One of my favourite places to visit in Europe is Belgium. The Belgians know how to appreciate the finer things in life. They eat some of the best food, drink the most delicious wines and they certainly know about keeping track with the latest developments in the design world. I absolutely love the modern simplistic (and sometimes daring) look of the Belgian interior. In Kruibeke, a town close to Antwerp our wines get represented by a lovely, young, ambitious sommelier, Stefaan - his wife, Sally and their two daughters. The girls remind me of my childhood when my sister, Inke and I would fiddle around in the wine tasting room 'serving' customers and being the on-the-spot assistance to mom and dad.

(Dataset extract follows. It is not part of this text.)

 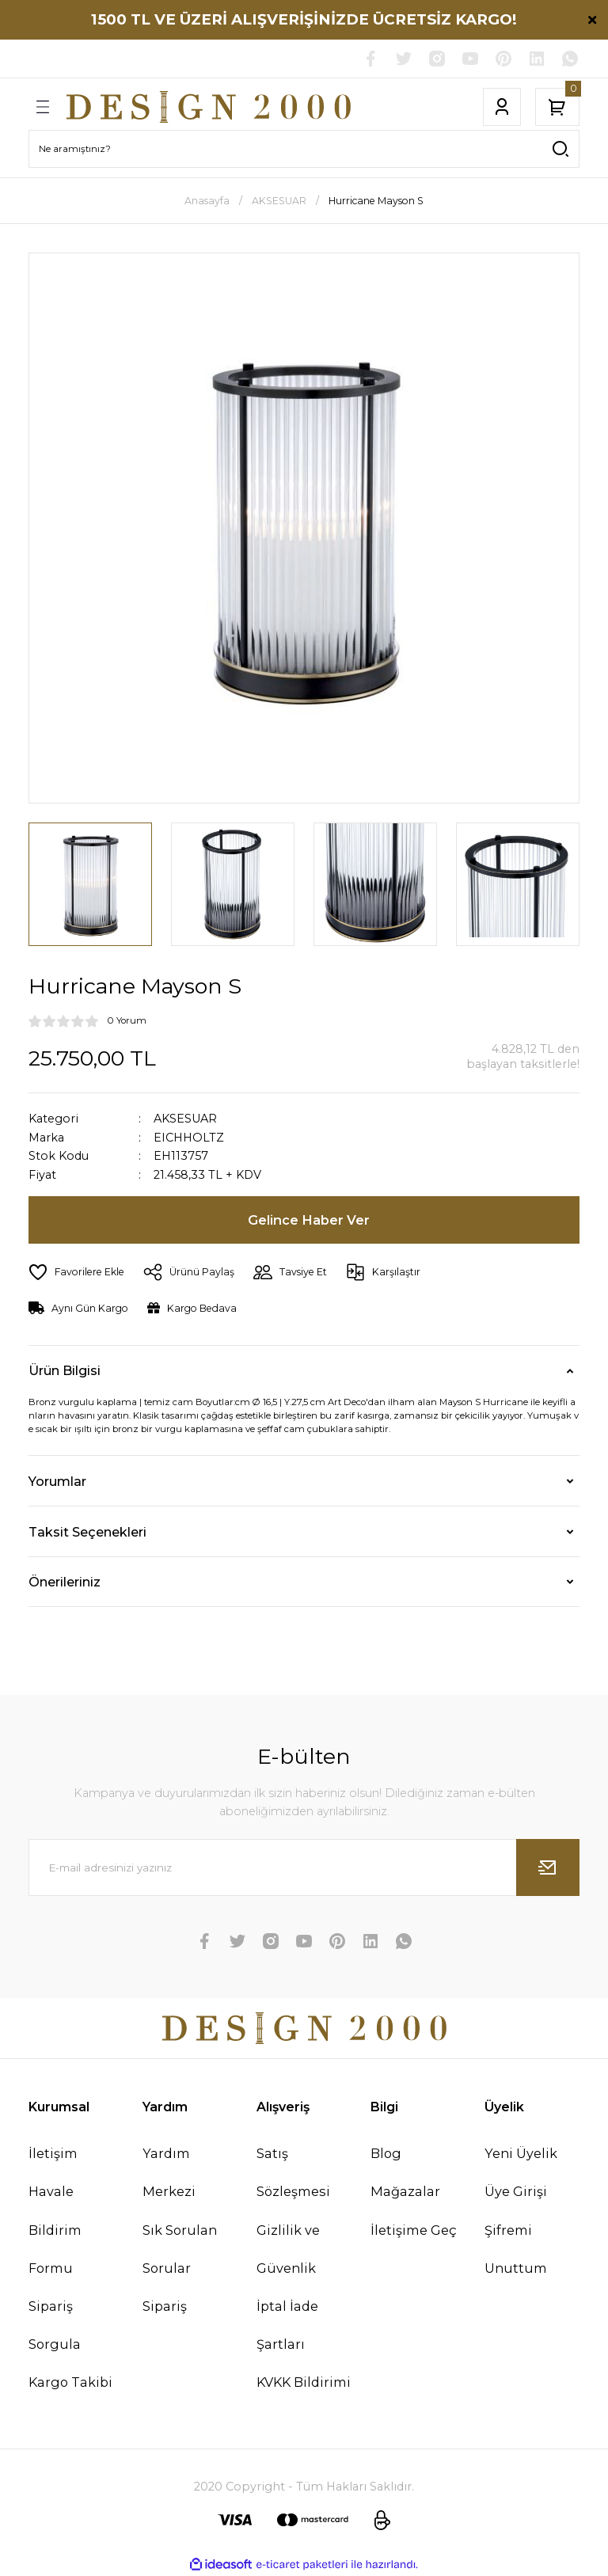 I want to click on [Submit], so click(x=548, y=1867). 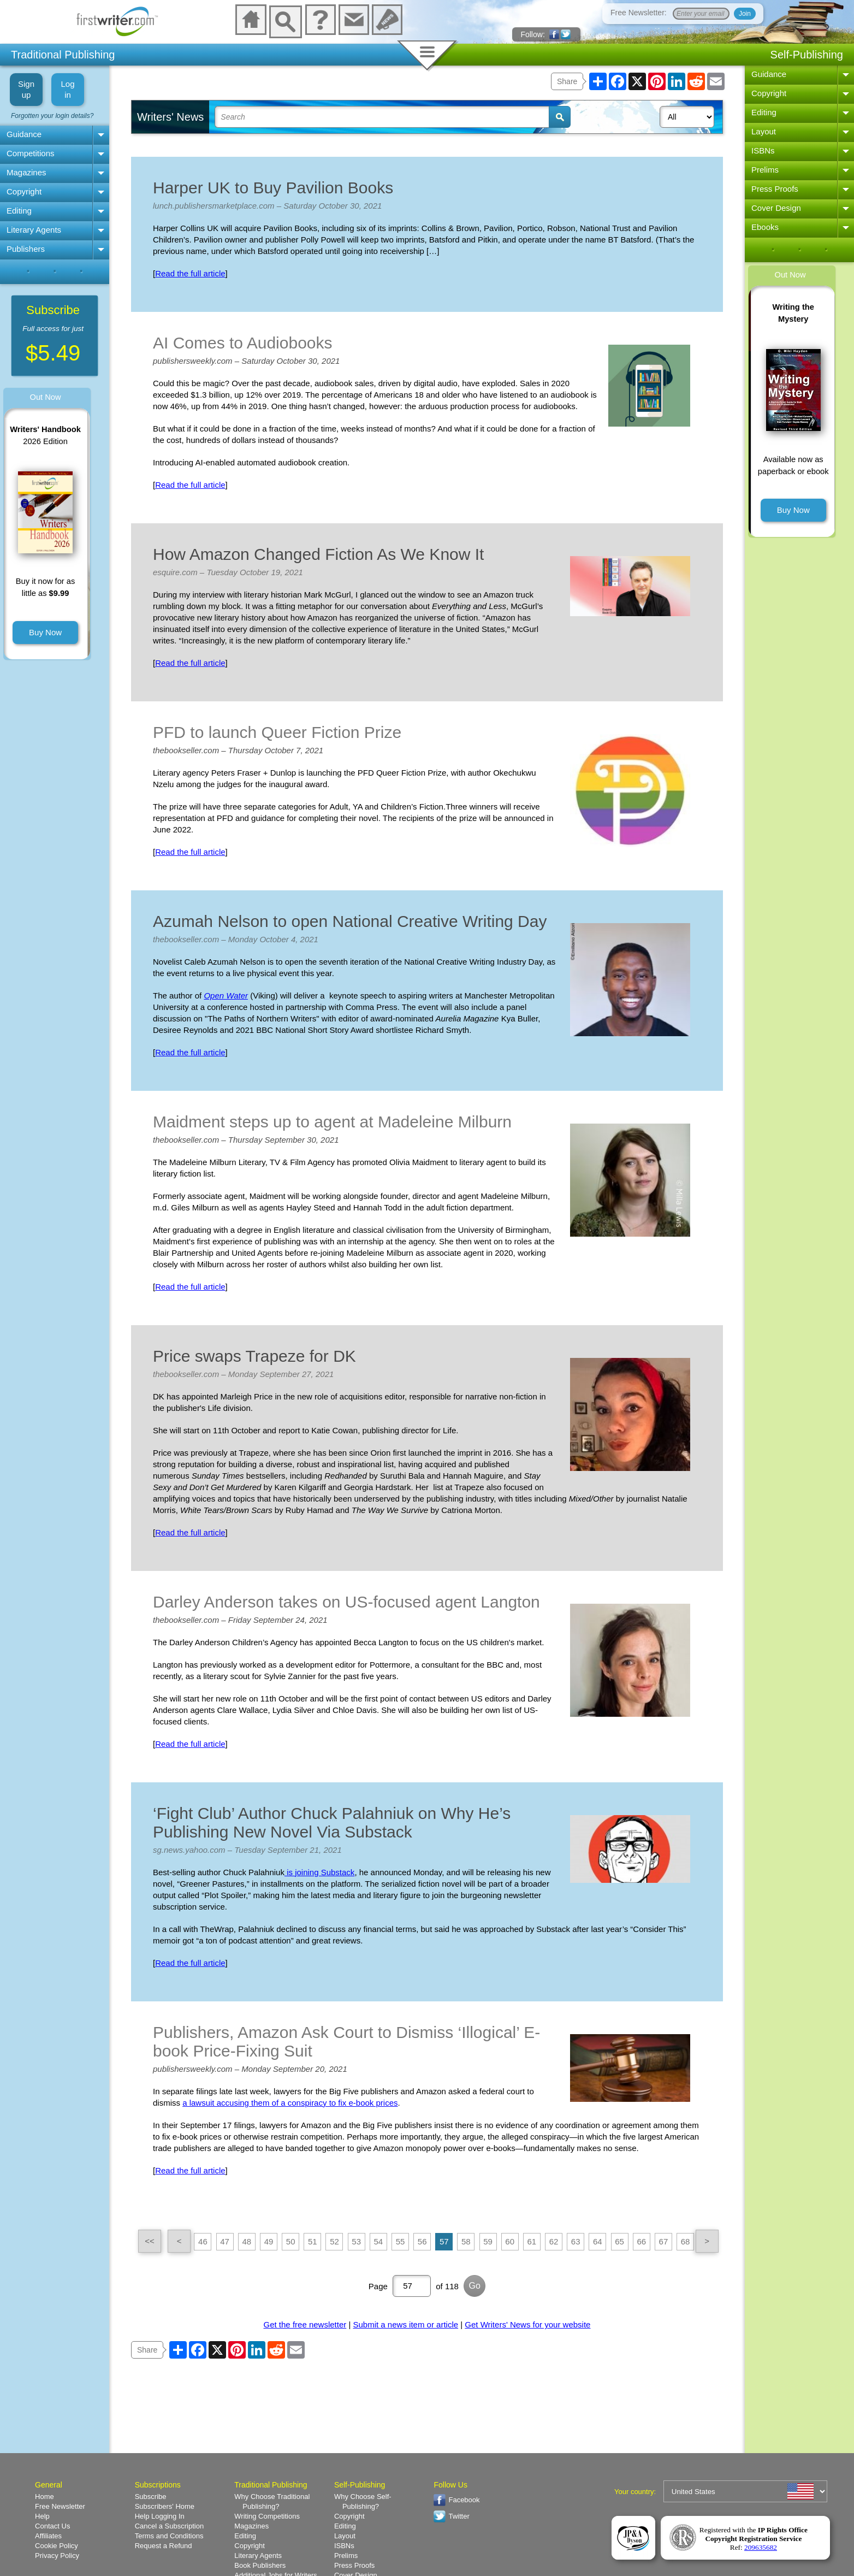  Describe the element at coordinates (169, 2536) in the screenshot. I see `Terms and Conditions` at that location.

A few weeks ago after exhibiting our wines at the annual Prowein exhibition in Germany, I had the privilege of attending Kaas & Wijn Stefaan`s Spring Tasting in Kruibeke, where I was spoiled by their hospitality, good food, cheese and wine.
Stefaan grew up in a family that appreciates good wine and from childhood Stefaan had the opportunity to sample the best French wines and cheeses. After completing his studies at the Hotel School Koksijde, he worked as a sommelier in Belgium. In 2005 he was voted "First Sommelier of Belgium" and in 2006, he won the contest "Best Sommelier of Belgium". In 2010, Stefaan was the runner-up in the World Championships for Sommeliers of South African wines (WOSA - Sommelier World Cup). It was also at around this time that Stefaan fell in love with South African wines and ever since then he has been dealing with our wines in a more business-like fashion.

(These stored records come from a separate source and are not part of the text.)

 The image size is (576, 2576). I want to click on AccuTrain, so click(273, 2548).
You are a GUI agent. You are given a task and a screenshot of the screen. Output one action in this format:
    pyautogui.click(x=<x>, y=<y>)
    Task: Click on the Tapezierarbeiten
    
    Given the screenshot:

Wife Sally is Stefaan`s right hand. She helps wherever, whenever needed and also recently received her Master in Cheese.
Down the road from Kaas & Wijn Stefaan, you will find the Camerlinck family restaurant, The Ceder. The Ceder was established by Stefaan`s parents and today his sister and brother-in-law, Judy and Frederick Schaffrath - Camerlinck run the family restaurant and B&B. Be sure to book a table ahead of time as bookings need to be made at least two months in advance for a weekend dinner. A culinary experience not to be missed!